Wouldn't it be more appropriate for this kind of resource to keep storing it as a file, and mmap it? If that's not what is already being done, of course.
@rjvbb, if you prefer some of the approaches over others strongly enough to do some of the implementation work yourself,
I'm just not that masochistic ;) and not unhappy I've managed not to have my brains hooked to a computer all day.
FWIW, libclang already respects TMPDIR, and I have been using a patch for the past 3 years or so that makes KDevelop create its own subdirectory under $TMPDIR (and then change the env.var to reflect that specific path). IIRC that patch was considered problematic because it also affects all helper applications which recognise TMPDIR. While true that has never caused an actual problem for me and I have no issue personally with the idea that those helpers use the same session-specific tmpdir (which gets unlinked on exit, btw).
If libclang can support TMPDIR it should also be able to support a dedicated variable without any additional problems related to multithreading.
Just out of curiosity: there is currently 1 pch file that gets created per parsed file opened in the editor (those are not cleaned up AFAICT) plus a number of pch files related to the number of threads used for the full-project background parser (which for some reason do get cleaned up or at least unlinked ... but that could be one of my own hacks). There's probably a lot of redundancy in those files, which isn't something one typically wants for an in-RAM representation. How would this look if KDevelop ran its parser in a separate daemon process like I think Qt Creator does?
A relevant question: has anyone ever seen some files other than preamble-*.pch stored in the temporary directory by libclang?
There are .pch.tmp files that appear when the parser is runnig but other than that: how would one tell them apart from files created by KDevelop itself?
R.
/tmp is on tmpfs, i.e. in RAM, by default on GNU/Linux (or is this distro-specific?)
This is definitely distro-specific IMHO. In my case /tmp sits on a dedicated ZFS dataset on a HDD, $TMPDIR idem but on a small work SSD.
, so for most users there would be no difference.
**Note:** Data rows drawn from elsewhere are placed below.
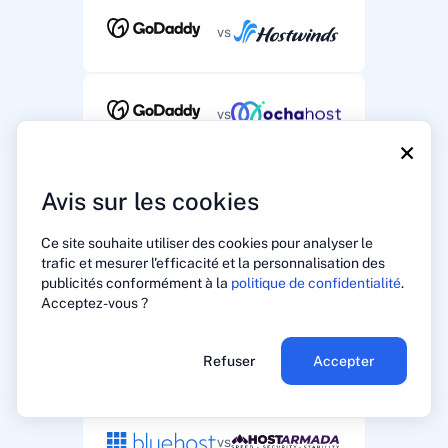
vs
vs
×
Avis sur les cookies
vs
Ce site souhaite utiliser des cookies pour analyser le
trafic et mesurer l'efficacité et la personnalisation des
vs
publicités conformément à la
politique de confidentialité
.
Acceptez-vous ?
vs
Refuser
Accepter
vs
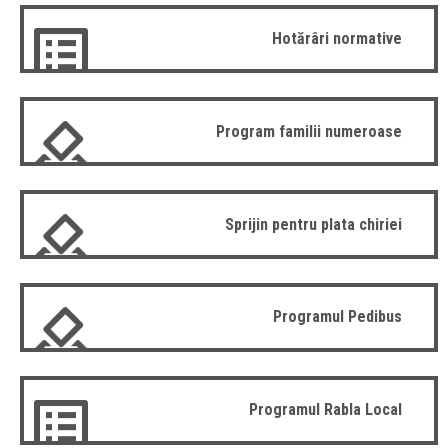
Hotărâri normative
Program familii numeroase
Sprijin pentru plata chiriei
Programul Pedibus
Programul Rabla Local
Doesn't tmpfs have some form of disk-based backup/swap strategy that is maybe a bit less generic than using actual swap memory?
However, a system can have insufficient RAM
Define sufficient? I don't do huge projects but there are times where even a small source file causes clang to create a few gigabytes of tempfile(s) - presumably thanks to the amount of headerfiles being loaded (and it gets even worse when you use ObjC/++). I may be a bit of a dinosaur here, but I still think that an IDE should be able to work with an amount of RAM that isn't at least 5x the minimum amount of RAM specified by the distro (or to be more specific: 8Gb should be amply enough).
But maybe the team doesn't see a problem making KDevelop an IDE that's "not for small projects/players"?
R.
PS: disk space will always be cheaper, more plentiful and easier to increase than RAM!